Simulations of random ecological drift in microbial metacommunities under different selection and dispersal regimes, used in the following ISME Journal paper: https://www.nature.com/articles/s41396-020-00754-4.epdf
These simulations are performed using parameters for the frequency and the magnitude of drift that are derived experimentally. The respective experiments were performed using fluorescence-independent flow cytometry in synthetic microbial communities of up to three bacterial strains. For more details on the experimental methodology please see here: https://www.nature.com/articles/s41467-019-09306-7
The code used for these simulations is an attempt to generalize our experimental findings for natural bacterial communities.
In our simulations, 100 communities of 2000 species whose starting populations follow a log-normal distribution (mean = 4, sd=1.1) grow for 1000 generations under varying degrees of dispersal and selection and under the presence or absence of drift.

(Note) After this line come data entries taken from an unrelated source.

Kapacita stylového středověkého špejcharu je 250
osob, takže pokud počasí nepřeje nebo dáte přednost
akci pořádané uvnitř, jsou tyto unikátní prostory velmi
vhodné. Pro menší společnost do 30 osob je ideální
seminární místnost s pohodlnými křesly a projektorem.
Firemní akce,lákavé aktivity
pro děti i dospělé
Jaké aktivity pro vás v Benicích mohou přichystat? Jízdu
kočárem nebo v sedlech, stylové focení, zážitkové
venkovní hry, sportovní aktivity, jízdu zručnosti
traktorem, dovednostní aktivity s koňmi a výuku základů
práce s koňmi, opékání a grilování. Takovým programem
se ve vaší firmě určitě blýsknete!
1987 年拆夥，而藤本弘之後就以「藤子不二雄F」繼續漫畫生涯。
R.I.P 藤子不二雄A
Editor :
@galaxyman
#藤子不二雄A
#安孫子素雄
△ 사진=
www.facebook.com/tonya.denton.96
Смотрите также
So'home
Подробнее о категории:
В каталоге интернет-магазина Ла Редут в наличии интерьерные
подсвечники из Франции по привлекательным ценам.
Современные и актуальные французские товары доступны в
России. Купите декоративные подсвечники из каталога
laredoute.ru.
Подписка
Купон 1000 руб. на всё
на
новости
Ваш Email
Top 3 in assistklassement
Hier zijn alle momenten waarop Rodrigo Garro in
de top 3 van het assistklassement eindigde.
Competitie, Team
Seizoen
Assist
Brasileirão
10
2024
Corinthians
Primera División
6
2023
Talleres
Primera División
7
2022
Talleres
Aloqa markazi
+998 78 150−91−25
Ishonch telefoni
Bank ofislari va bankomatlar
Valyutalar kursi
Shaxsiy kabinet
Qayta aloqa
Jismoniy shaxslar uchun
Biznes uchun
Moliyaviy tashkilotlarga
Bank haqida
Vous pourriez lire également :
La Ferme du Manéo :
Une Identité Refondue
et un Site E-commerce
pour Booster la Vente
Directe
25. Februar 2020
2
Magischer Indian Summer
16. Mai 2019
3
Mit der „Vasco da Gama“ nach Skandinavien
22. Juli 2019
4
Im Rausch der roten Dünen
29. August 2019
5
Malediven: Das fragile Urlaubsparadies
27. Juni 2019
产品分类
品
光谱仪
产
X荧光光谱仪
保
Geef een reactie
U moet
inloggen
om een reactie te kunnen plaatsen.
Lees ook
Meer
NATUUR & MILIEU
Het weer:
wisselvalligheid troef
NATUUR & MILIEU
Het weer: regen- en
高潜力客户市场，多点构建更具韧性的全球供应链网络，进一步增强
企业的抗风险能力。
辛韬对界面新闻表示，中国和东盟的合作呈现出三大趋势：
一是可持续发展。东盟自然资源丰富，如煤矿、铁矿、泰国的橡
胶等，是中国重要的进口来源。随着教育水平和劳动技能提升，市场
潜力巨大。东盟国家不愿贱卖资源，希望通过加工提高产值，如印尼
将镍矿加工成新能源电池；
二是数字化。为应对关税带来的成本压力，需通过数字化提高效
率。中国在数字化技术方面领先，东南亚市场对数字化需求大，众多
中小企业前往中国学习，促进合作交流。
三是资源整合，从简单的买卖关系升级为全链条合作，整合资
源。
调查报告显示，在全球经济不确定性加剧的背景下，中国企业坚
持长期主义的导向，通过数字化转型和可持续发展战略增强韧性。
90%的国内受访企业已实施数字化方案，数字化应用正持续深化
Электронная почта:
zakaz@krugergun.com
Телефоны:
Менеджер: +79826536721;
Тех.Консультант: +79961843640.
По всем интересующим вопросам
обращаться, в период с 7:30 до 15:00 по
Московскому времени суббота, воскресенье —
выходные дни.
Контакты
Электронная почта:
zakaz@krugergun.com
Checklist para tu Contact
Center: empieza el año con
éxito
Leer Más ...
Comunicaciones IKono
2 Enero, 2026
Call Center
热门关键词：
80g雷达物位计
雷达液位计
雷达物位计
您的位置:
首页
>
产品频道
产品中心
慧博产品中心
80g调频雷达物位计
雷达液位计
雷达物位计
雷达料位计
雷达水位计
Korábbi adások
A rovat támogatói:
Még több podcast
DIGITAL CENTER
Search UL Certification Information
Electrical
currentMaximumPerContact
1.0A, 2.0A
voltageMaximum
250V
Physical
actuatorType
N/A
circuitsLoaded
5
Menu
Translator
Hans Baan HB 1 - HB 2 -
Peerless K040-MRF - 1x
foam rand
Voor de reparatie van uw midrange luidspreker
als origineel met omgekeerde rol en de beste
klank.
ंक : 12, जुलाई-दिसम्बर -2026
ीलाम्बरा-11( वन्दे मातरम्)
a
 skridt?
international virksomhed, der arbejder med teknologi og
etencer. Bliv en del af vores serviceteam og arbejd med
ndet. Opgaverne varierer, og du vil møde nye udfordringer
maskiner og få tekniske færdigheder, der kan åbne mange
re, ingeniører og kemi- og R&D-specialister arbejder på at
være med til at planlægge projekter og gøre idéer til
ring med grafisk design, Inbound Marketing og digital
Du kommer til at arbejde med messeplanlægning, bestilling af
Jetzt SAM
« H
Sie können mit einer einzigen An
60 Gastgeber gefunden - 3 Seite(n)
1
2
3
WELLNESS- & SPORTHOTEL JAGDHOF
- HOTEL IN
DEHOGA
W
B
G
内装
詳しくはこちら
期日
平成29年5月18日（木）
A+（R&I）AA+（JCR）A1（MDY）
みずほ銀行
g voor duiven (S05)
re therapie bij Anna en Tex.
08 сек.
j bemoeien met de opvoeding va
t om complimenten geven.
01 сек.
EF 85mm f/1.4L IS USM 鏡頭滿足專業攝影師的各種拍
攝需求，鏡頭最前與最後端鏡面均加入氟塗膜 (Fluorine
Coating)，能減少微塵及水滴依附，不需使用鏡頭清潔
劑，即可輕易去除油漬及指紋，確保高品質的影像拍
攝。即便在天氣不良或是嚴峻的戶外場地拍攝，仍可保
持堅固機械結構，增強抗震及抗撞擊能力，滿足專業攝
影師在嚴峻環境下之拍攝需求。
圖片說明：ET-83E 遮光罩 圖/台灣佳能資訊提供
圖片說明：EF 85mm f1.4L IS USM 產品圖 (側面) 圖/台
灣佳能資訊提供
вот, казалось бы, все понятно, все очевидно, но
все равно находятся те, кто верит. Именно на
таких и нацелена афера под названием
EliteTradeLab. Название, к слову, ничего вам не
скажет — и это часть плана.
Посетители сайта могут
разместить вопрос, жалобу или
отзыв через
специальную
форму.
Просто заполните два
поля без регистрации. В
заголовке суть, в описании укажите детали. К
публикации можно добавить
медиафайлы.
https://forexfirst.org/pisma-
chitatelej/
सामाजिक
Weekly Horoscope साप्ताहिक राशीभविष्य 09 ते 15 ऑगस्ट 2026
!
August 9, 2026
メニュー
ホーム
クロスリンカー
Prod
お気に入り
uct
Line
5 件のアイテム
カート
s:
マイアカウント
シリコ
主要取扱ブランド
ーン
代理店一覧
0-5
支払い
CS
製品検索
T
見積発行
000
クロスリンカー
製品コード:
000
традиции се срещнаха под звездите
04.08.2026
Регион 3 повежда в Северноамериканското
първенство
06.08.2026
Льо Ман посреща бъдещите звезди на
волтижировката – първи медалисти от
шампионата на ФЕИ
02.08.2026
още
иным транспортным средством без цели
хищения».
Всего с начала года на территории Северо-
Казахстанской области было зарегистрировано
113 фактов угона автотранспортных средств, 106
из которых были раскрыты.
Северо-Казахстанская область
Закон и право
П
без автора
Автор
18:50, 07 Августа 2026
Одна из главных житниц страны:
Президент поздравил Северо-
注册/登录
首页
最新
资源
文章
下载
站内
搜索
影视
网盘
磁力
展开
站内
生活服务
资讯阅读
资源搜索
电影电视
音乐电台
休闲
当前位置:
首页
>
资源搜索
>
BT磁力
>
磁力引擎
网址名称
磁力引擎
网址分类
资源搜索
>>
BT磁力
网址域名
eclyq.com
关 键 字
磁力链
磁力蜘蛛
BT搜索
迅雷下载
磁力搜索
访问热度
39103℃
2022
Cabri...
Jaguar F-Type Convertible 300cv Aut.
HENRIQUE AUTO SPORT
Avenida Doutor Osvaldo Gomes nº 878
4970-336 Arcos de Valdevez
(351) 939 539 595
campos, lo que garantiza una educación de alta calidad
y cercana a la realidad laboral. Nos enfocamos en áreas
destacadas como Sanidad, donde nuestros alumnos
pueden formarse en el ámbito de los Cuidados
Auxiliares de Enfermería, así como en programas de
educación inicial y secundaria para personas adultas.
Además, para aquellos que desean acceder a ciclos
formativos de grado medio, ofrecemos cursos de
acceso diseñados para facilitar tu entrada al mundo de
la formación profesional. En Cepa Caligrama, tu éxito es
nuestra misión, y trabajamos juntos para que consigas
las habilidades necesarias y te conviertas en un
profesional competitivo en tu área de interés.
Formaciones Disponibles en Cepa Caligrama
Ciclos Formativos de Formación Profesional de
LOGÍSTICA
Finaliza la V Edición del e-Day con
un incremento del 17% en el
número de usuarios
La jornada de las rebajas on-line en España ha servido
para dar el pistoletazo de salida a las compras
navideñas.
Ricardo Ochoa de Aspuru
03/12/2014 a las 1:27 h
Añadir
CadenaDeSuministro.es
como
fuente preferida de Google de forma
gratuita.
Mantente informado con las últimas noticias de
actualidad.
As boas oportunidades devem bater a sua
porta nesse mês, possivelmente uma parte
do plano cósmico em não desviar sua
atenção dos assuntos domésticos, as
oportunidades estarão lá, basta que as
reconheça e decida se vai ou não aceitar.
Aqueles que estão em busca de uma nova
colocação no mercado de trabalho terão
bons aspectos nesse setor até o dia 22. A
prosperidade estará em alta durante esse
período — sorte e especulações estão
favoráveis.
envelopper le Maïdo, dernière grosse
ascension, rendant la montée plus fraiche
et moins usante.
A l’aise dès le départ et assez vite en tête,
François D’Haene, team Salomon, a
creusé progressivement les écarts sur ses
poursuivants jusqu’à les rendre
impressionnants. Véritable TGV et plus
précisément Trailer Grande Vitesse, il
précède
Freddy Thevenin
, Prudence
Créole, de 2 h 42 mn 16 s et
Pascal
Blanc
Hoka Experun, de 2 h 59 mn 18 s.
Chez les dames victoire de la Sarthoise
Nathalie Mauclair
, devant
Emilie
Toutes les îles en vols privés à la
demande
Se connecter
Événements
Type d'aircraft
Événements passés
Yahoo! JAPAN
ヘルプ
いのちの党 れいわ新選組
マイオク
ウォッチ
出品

At each generation, each species in each community grows with a rate drawn from a normal distribution with a mean of 1 and with a standard deviation that is analogous to the strength of selection (here, 0.071 < sd <= 0.167). That rate changes further according to the experimentally-derived magnitude of drift using two distributions that resulted from experimental observations using two different thresholds ("upper" or "mean").
Additionally, dispersal occurs among communities in a closed, unidirectional way and the percentage of total cells that migrate from community to community at each generation represents the rate of dispersal (here, between 2% and 20%).
Communities grow in parallel both with and without drift, and the effect of drift on fundamental ecological community properties (e.g. species richness, community evennes, community size) is derived from comparisons between the two (with option stats=TRUE). Alternatively, a table is returned with the starting relative abundances of thespecies that went extinct in the communities under drift but not in those under no drift (with option stats=FALSE) and the user can calculate any metacommunity-wise metric from it like the median (using na.rm=T).
Here, we used this model to examine the effect of drift in 50 different scenarios resulting from five levels of selection strength (0.5/3, 0.5/4, 0.5/5, 0.5/6, 0.5/7) over ten levels of dispersal rate (2-20% with a step of 2%), but the user can provide any positive value for selection and any positive value between 0 and 1 for dispersal. Moreover, the user can change the number of communities and the number of species in the metacommunity, as well as the number of generations.